どちらかに特化して思惑が外れたら目も当てられない。
そんなことは分かっているが――。
「よし、麻衣の提案通り防御力を特化しよう」
「流石リーダー! 天性のギャンブラー!」
「裏目に出ても切り札があるからな」
「切り札?」
俺は「ふっ」と笑った。
まずは40万ptを投じて防御力を1から5に強化。
さらに〈マイリスト〉で自作の槍を大量に購入する。
自作なので、費用は1本につき数千ptとお安い。
「この槍が俺の切り札さ」
「「……?」」
麻衣と美咲が首を傾げている中、俺は追加でダクトテープを購入。
フェンスの編み目に槍を通し、それをテープでしっかり止める。
残りの槍も同じ要領で固定していった。
「できたぜ、棘の壁が!」
フェンスから突き出る無数の穂先が洞窟の出入口を睨んでいる。
「まさに自動迎撃システムだ。仮に防壁が破られても、敵は自らこれらの槍に突っ込んで死ぬだろう。俺達が倒すのは奇跡的にも槍に当たらず死を免れた奴だけって寸法だ」
「「おお!」」
二人が歓声を上げる。
「天才じゃん風斗!」
「強化した防壁に棘の壁……この二つがあれば安心ですね!」
「昨日のような大怪我は避けたいからな。

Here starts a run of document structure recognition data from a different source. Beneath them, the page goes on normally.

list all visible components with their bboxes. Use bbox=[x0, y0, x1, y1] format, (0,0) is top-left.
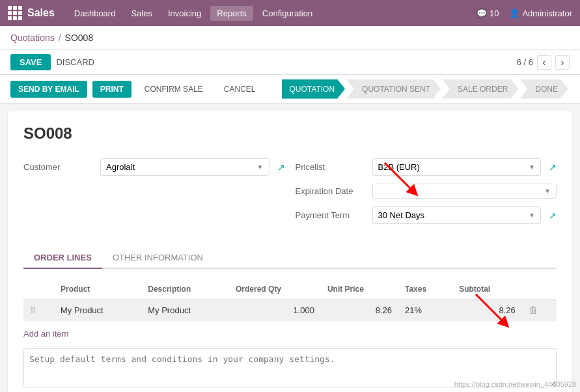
customer-dropdown-arrow: ▼ bbox=[257, 163, 264, 171]
col-actions bbox=[522, 279, 557, 300]
row-handle: ⠿ bbox=[23, 300, 54, 321]
payment-field-row: Payment Term 30 Net Days ▼ ↗ bbox=[296, 206, 557, 224]
delete-icon[interactable]: 🗑 bbox=[529, 305, 538, 315]
row-delete[interactable]: 🗑 bbox=[522, 300, 557, 321]
nav-sales[interactable]: Sales bbox=[124, 6, 159, 21]
page-nav: 6 / 6 ‹ › bbox=[517, 55, 570, 70]
messages-badge[interactable]: 💬 10 bbox=[476, 8, 499, 18]
app-name: Sales bbox=[27, 7, 55, 19]
payment-input[interactable]: 30 Net Days ▼ bbox=[372, 206, 542, 224]
expiration-field-row: Expiration Date ▼ bbox=[296, 184, 557, 199]
customer-external-link-icon[interactable]: ↗ bbox=[277, 162, 285, 173]
page-info: 6 / 6 bbox=[517, 57, 533, 67]
order-table: Product Description Ordered Qty Unit Pri… bbox=[23, 279, 557, 321]
send-email-button[interactable]: SEND BY EMAIL bbox=[10, 81, 87, 98]
user-menu[interactable]: 👤 Administrator bbox=[509, 8, 572, 18]
tabs: ORDER LINES OTHER INFORMATION bbox=[23, 247, 557, 269]
col-qty: Ordered Qty bbox=[229, 279, 321, 300]
prev-arrow[interactable]: ‹ bbox=[537, 55, 551, 70]
navbar-right: 💬 10 👤 Administrator bbox=[476, 8, 572, 18]
add-item-link[interactable]: Add an item bbox=[23, 329, 68, 339]
customer-label: Customer bbox=[23, 162, 95, 172]
stage-sale-order[interactable]: SALE ORDER bbox=[442, 79, 518, 99]
next-arrow[interactable]: › bbox=[555, 55, 570, 70]
stage-quotation[interactable]: QUOTATION bbox=[282, 79, 346, 99]
row-subtotal: 8.26 bbox=[452, 300, 521, 321]
expiration-dropdown-arrow: ▼ bbox=[544, 188, 551, 195]
breadcrumb-current: SO008 bbox=[65, 33, 94, 43]
action-left: SAVE DISCARD bbox=[10, 54, 94, 70]
status-bar: SEND BY EMAIL PRINT CONFIRM SALE CANCEL … bbox=[0, 75, 580, 104]
confirm-sale-button[interactable]: CONFIRM SALE bbox=[137, 81, 211, 98]
table-row[interactable]: ⠿ My Product My Product 1.000 8.26 21% 8… bbox=[23, 300, 557, 321]
pricelist-dropdown-arrow: ▼ bbox=[529, 163, 535, 171]
print-button[interactable]: PRINT bbox=[92, 81, 131, 98]
col-taxes: Taxes bbox=[398, 279, 452, 300]
col-handle bbox=[23, 279, 54, 300]
main-content: SO008 Customer Agrolait ▼ ↗ Pricelist B2… bbox=[8, 111, 572, 392]
pricelist-label: Pricelist bbox=[296, 162, 367, 172]
grid-icon bbox=[8, 6, 22, 20]
app-brand[interactable]: Sales bbox=[8, 6, 55, 20]
row-product[interactable]: My Product bbox=[54, 300, 141, 321]
form-left: Customer Agrolait ▼ ↗ bbox=[23, 158, 285, 232]
action-bar: SAVE DISCARD 6 / 6 ‹ › bbox=[0, 50, 580, 75]
form-grid: Customer Agrolait ▼ ↗ Pricelist B2B (EUR… bbox=[23, 158, 557, 232]
expiration-label: Expiration Date bbox=[296, 186, 367, 196]
nav-dashboard[interactable]: Dashboard bbox=[68, 6, 122, 21]
row-taxes[interactable]: 21% bbox=[398, 300, 452, 321]
stage-quotation-sent[interactable]: QUOTATION SENT bbox=[346, 79, 441, 99]
nav-links: Dashboard Sales Invoicing Reports Config… bbox=[68, 6, 463, 21]
navbar: Sales Dashboard Sales Invoicing Reports … bbox=[0, 0, 580, 26]
payment-label: Payment Term bbox=[296, 210, 367, 220]
stage-done[interactable]: DONE bbox=[519, 79, 568, 99]
tab-order-lines[interactable]: ORDER LINES bbox=[23, 247, 102, 269]
save-button[interactable]: SAVE bbox=[10, 54, 51, 70]
breadcrumb: Quotations / SO008 bbox=[0, 26, 580, 50]
customer-input[interactable]: Agrolait ▼ bbox=[100, 158, 269, 176]
row-unit-price[interactable]: 8.26 bbox=[321, 300, 398, 321]
form-title: SO008 bbox=[23, 124, 557, 143]
expiration-input[interactable]: ▼ bbox=[372, 184, 557, 199]
stage-pipeline: QUOTATION QUOTATION SENT SALE ORDER DONE bbox=[282, 79, 570, 99]
customer-field-row: Customer Agrolait ▼ ↗ bbox=[23, 158, 285, 176]
col-unit-price: Unit Price bbox=[321, 279, 398, 300]
nav-configuration[interactable]: Configuration bbox=[256, 6, 319, 21]
row-qty[interactable]: 1.000 bbox=[229, 300, 321, 321]
form-right: Pricelist B2B (EUR) ▼ ↗ Expiration Date … bbox=[296, 158, 557, 232]
pricelist-field-row: Pricelist B2B (EUR) ▼ ↗ bbox=[296, 158, 557, 176]
payment-external-link-icon[interactable]: ↗ bbox=[549, 210, 557, 221]
discard-button[interactable]: DISCARD bbox=[56, 57, 94, 67]
watermark: https://blog.csdn.net/weixin_44305928 bbox=[450, 379, 580, 389]
pricelist-input[interactable]: B2B (EUR) ▼ bbox=[372, 158, 542, 176]
cancel-sale-button[interactable]: CANCEL bbox=[216, 81, 264, 98]
col-description: Description bbox=[141, 279, 229, 300]
breadcrumb-separator: / bbox=[59, 33, 61, 43]
nav-invoicing[interactable]: Invoicing bbox=[161, 6, 208, 21]
nav-reports[interactable]: Reports bbox=[210, 6, 253, 21]
payment-dropdown-arrow: ▼ bbox=[529, 212, 535, 219]
col-product: Product bbox=[54, 279, 141, 300]
breadcrumb-parent[interactable]: Quotations bbox=[10, 33, 55, 43]
col-subtotal: Subtotal bbox=[452, 279, 521, 300]
pricelist-external-link-icon[interactable]: ↗ bbox=[549, 162, 557, 173]
row-description[interactable]: My Product bbox=[141, 300, 229, 321]
tab-other-info[interactable]: OTHER INFORMATION bbox=[102, 247, 214, 269]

今宵はこれで勝つぜ!」
俺はグループチャットを開き、ウキウキで棘の壁を披露する。
しかし残念ながら一足遅くて、数分前に同じ情報を発信している者がいた。
そいつは皆から賞賛されていた。
防壁の強化に手が回らないチームほど喜んでいる。
(やべっ、ネタが被っちまった!)
何食わぬ顔で発言を削除する。
恥ずかしさから顔が真っ赤に火照っていた。
投稿から削除までの時間は1分あったかどうか。
電光石火の早業だったので、俺の発言に気づいた者はそう多くない。
既読マークは数人分しか付いていなかった。
しかし、その数人には麻衣も含まれていて――。
「他にも風斗と同じ考えの人がいるじゃん! しかも相手のほうが先に情報を出していたし! これじゃあ天才とは言えないねぇ! ドヤ顔で『棘の壁』とかいう名前まで付けて後追いの情報を出しちゃうなんてなぁ! くぅ~、風斗、ダサッ!」
「うるせー!」
しばらくの間、俺は麻衣にからかわれるのだった。